2.1. Ingevolge artikel 7, tweede lid, van de Wet pbr, voorzover hier van belang, stelt een beveiligingsorganisatie geen personen te werk die belast zullen worden met werkzaamheden, dan nadat voor hen toestemming is verkregen van de korpschef in de regio waar de beveiligingsorganisatie dan wel een onderdeel daarvan is gevestigd.
In artikel 7, vijfde lid, eerste volzin, van de Wet pbr, voorzover hier van belang, is bepaald dat de toestemming, bedoeld in het tweede lid, wordt onthouden indien de desbetreffende persoon niet beschikt over de bekwaamheid en betrouwbaarheid die nodig zijn voor het te verrichten werk.
Artikel 7, zesde lid, van de Wet pbr bepaalt dat de toestemming, bedoeld in het eerste en tweede lid, kan worden ingetrokken indien zich omstandigheden voordoen of feiten bekend worden op grond waarvan de toestemming niet zou zijn verleend, indien zij zich hadden voorgedaan of bekend waren geweest op het tijdstip waarop de toestemming werd verleend.
2.2. De president heeft met juistheid geoordeeld dat de door appellant niet bestreden feiten die ten grondslag zijn gelegd aan het besluit van de korpschef om de toestemming als bedoeld in artikel 7, tweede lid, van de Wet pbr in te trekken, voldoende grondslag bieden voor het standpunt dat appellant niet voldoet aan de eisen van betrouwbaarheid en geschiktheid, zoals genoemd in artikel 7, vijfde lid, van de Wet pbr.
2.3. Niet kan worden staande gehouden dat de korpschef van de hem toekomende bevoegdheid tot intrekking van de toestemming als bedoeld in artikel 7, zesde lid, van de Wet pbr niet in redelijkheid gebruik heeft kunnen maken. De Afdeling is evenmin gebleken van bijzondere omstandigheden die tot het oordeel leiden dat de korpschef niet in redelijkheid heeft kunnen komen tot een onvoorwaardelijke intrekking van de in geding zijnde toestemming. De omstandigheid dat het hier een gebeurtenis betrof die in de privé-sfeer ligt doet aan het vorenoverwogene – waar het gaat om toestemming voor arbeid waarvan de correcte omgang met autoriteiten een belangrijk element vormt en de appellant verweten feiten daarmee in tegenspraak zijn – niet af.

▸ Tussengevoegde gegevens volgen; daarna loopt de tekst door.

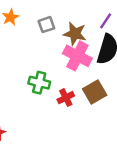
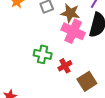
brown square: (95, 92) -> (87, 81), moved

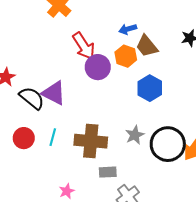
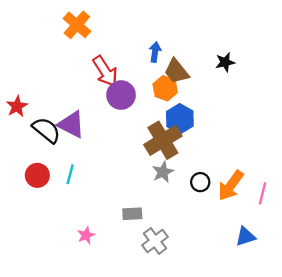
blue arrow: (128, 29) -> (155, 52), turned 114
orange hexagon: (126, 56) -> (165, 88), moved
brown cross: (91, 141) -> (163, 140), moved, turned -36
black circle: (168, 144) -> (200, 182), size x0.5

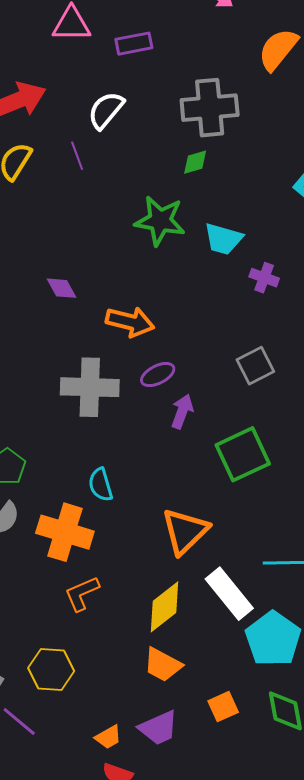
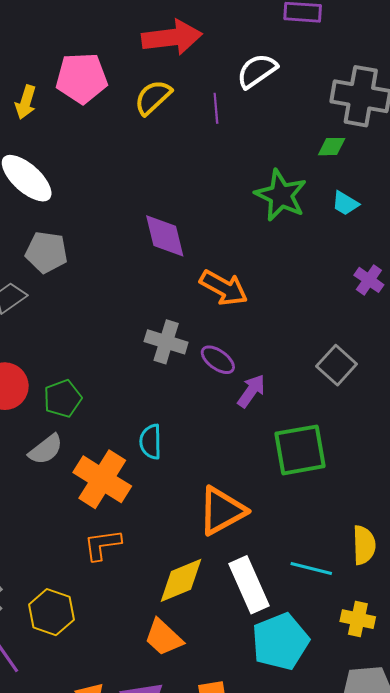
cyan trapezoid: (223, 239) -> (345, 203), moved, size x0.7
purple diamond: (62, 288) -> (165, 236), size x1.5
gray square: (255, 366) -> (337, 365), turned -36
purple ellipse: (158, 375) -> (218, 360), moved, turned 48
gray cross: (90, 387) -> (166, 342), size x0.7

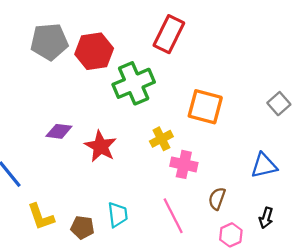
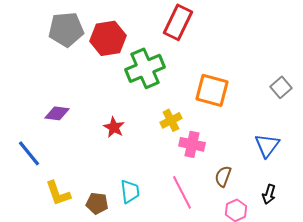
purple diamond: (59, 131) -> (57, 113), moved
red star: (101, 146) -> (114, 127), size x0.7
blue triangle: (264, 166) -> (267, 145), turned -40

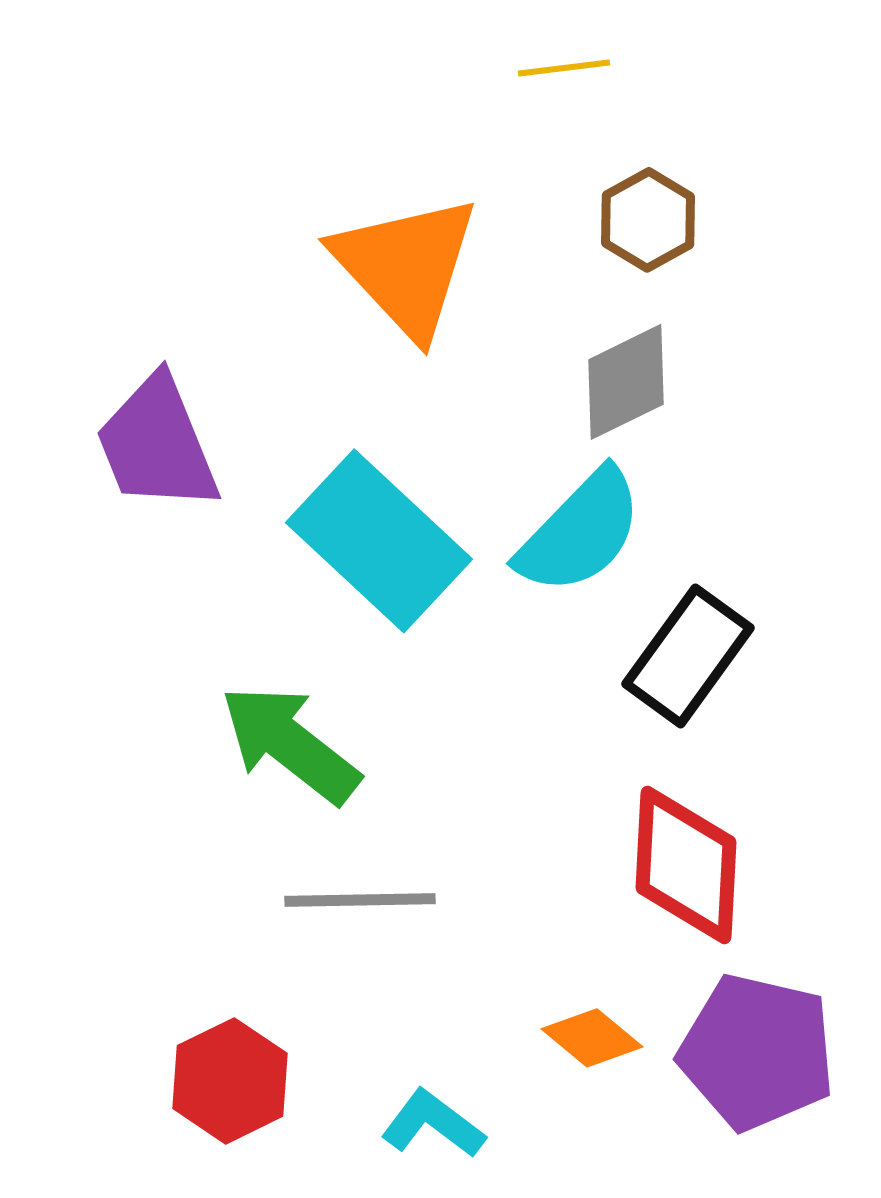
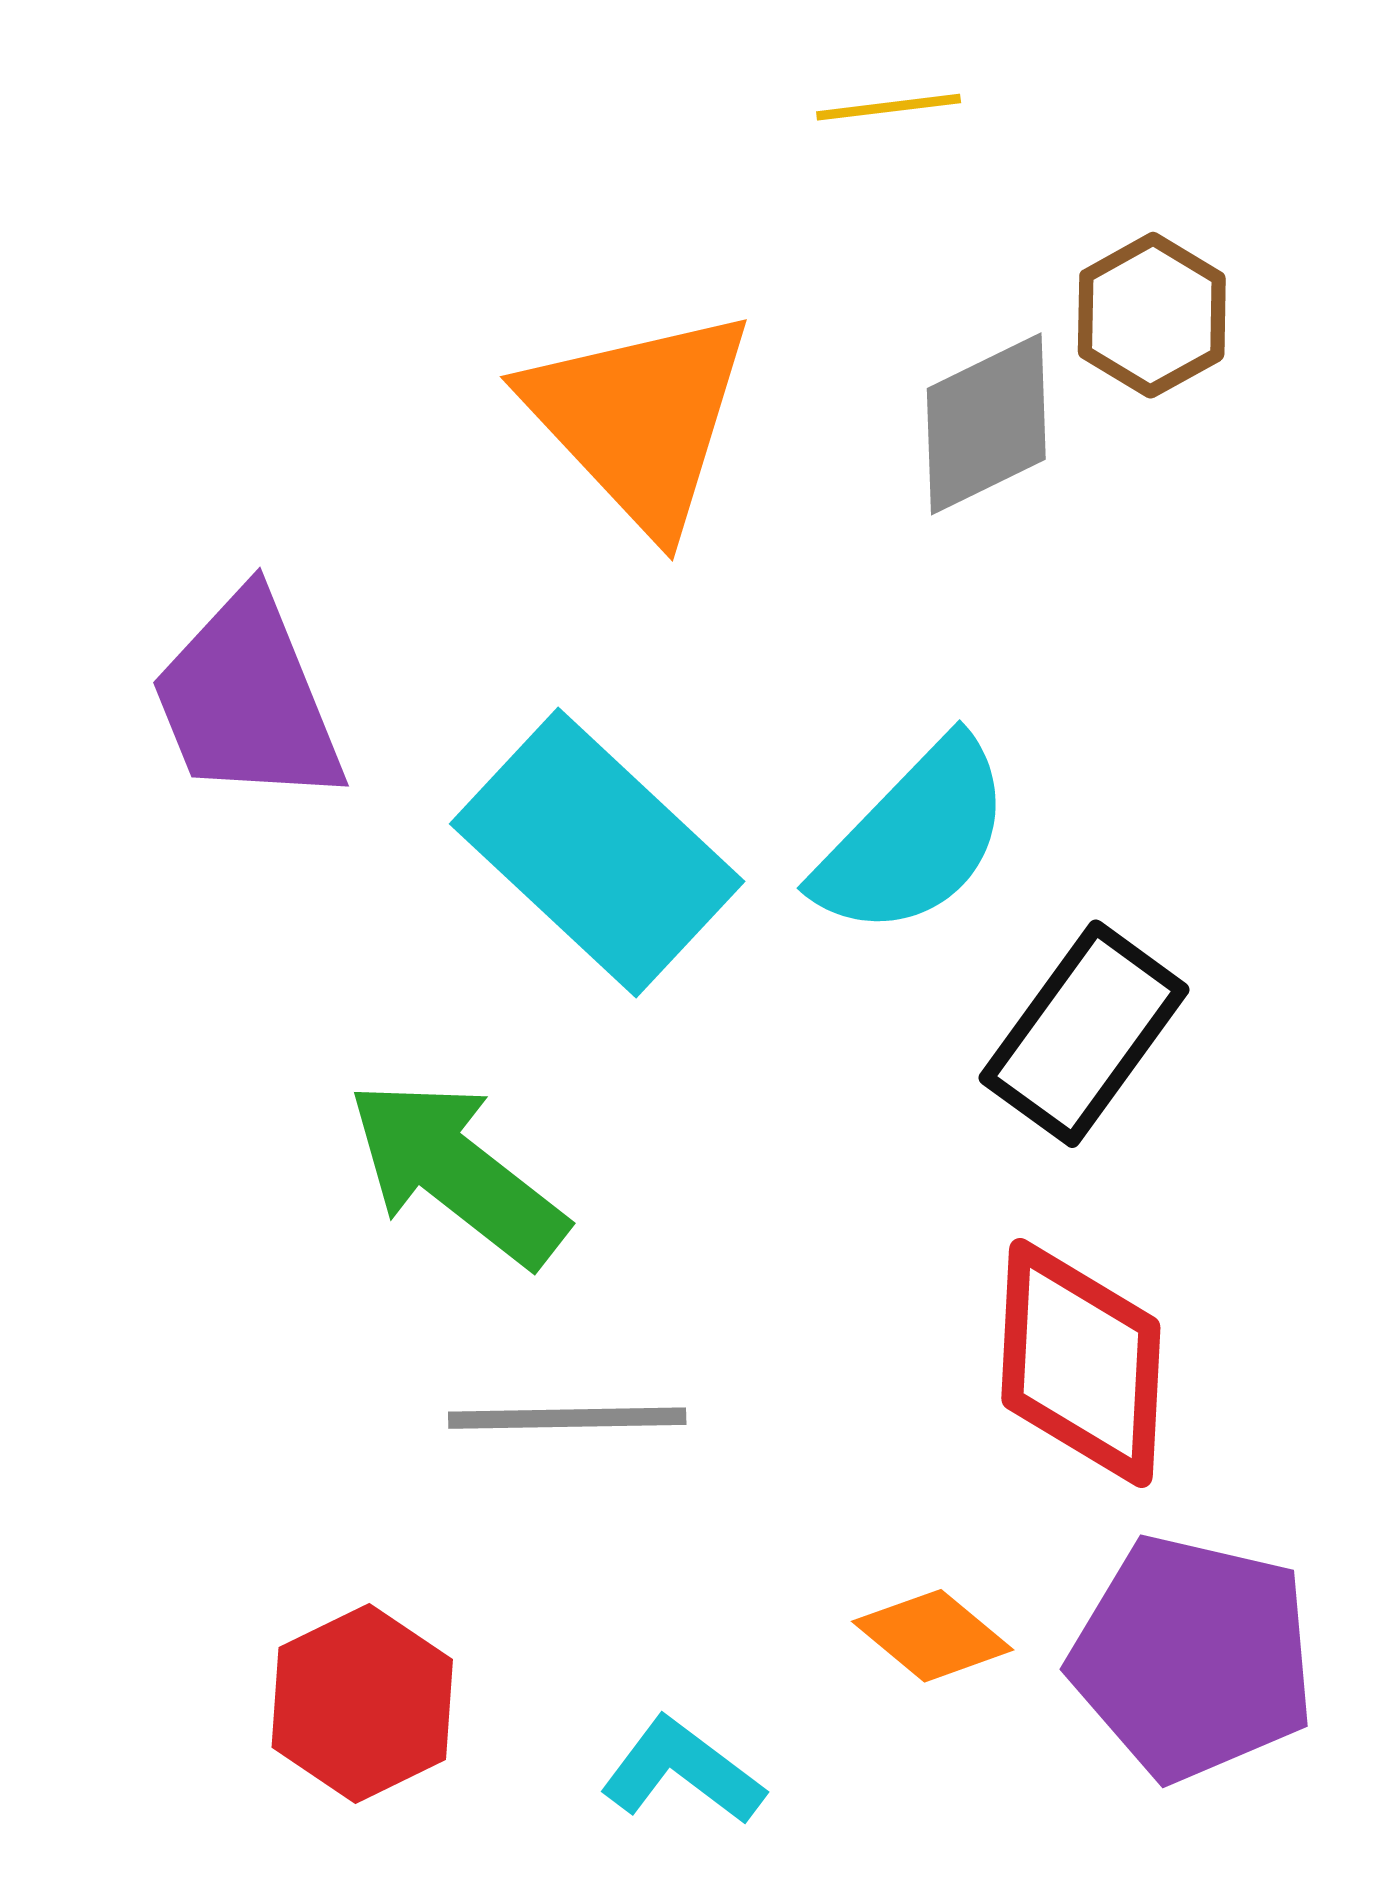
brown hexagon: (648, 220) -> (1152, 315), moved
gray diamond: (626, 382) -> (986, 424), moved

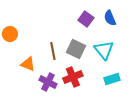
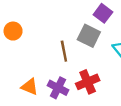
gray square: (76, 49) -> (89, 36), moved
orange triangle: (28, 64) -> (30, 87), moved

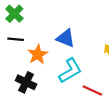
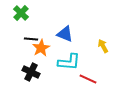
black line: (16, 39) -> (31, 39), moved
cyan L-shape: (70, 71) -> (69, 62), turned 35

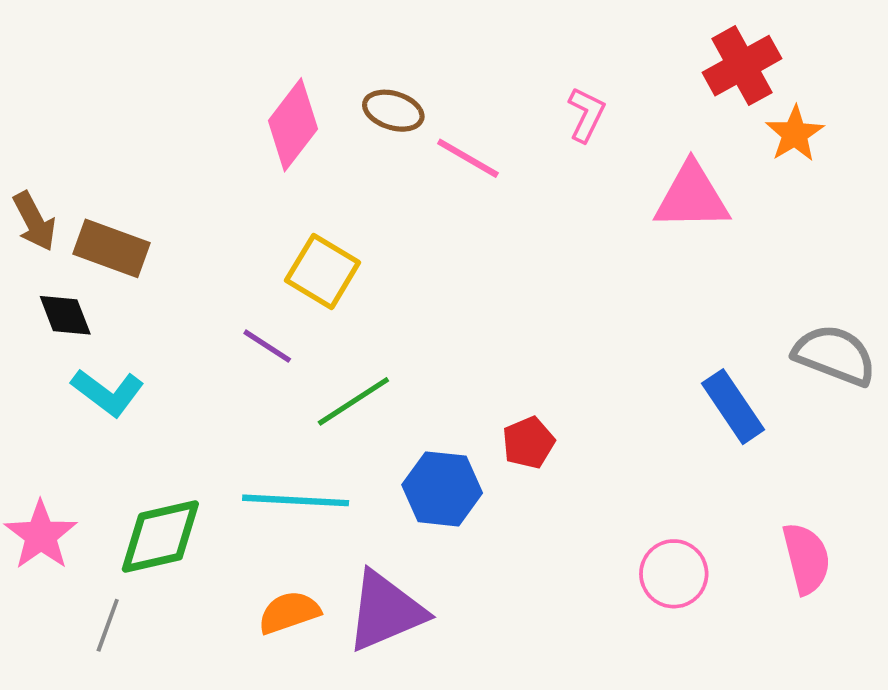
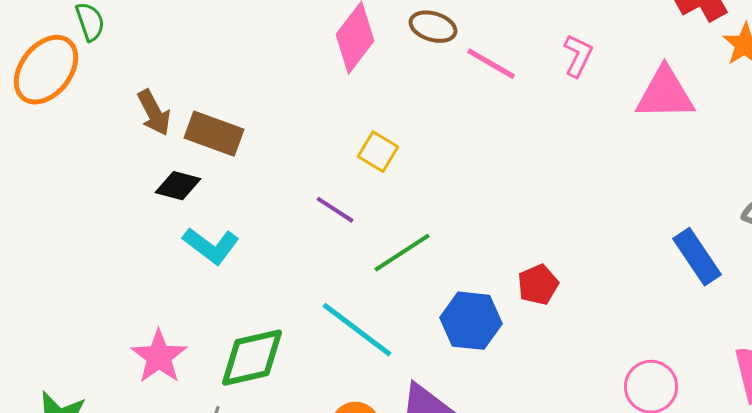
pink L-shape: (586, 115) -> (578, 56), moved
yellow square: (323, 271) -> (378, 152), size x0.7
black diamond: (65, 315) -> (178, 186), turned -54
cyan line: (296, 500) -> (357, 330), turned 34

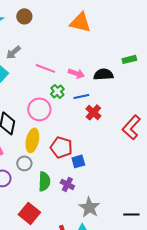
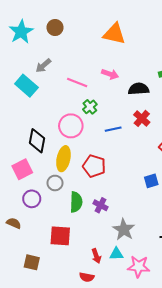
pink arrow: (76, 73) -> (110, 74), moved
blue line: (81, 96) -> (113, 129), moved
red cross: (93, 112) -> (142, 118), moved
blue square: (78, 161) -> (151, 181), moved
red square: (29, 213) -> (60, 236), turned -35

2.4. Voorts is de Afdeling van oordeel dat de president terecht heeft geoordeeld dat appellant zijn beroep op het gelijkheidsbeginsel niet voldoende heeft onderbouwd; in hoger beroep is dit niet anders komen te liggen.
2.5. Het hoger beroep is ongegrond. De aangevallen uitspraak dient te worden bevestigd.
2.6. Voor een proceskostenveroordeling bestaat geen aanleiding.
De Afdeling bestuursrechtspraak van de Raad van State
Recht doende in naam der Koningin:
bevestigt de aangevallen uitspraak.
Aldus vastgesteld door mr. B.J. van Ettekoven, Lid van de enkelvoudige kamer, in tegenwoordigheid van mr. R.E.A. Matulewicz, ambtenaar van Staat.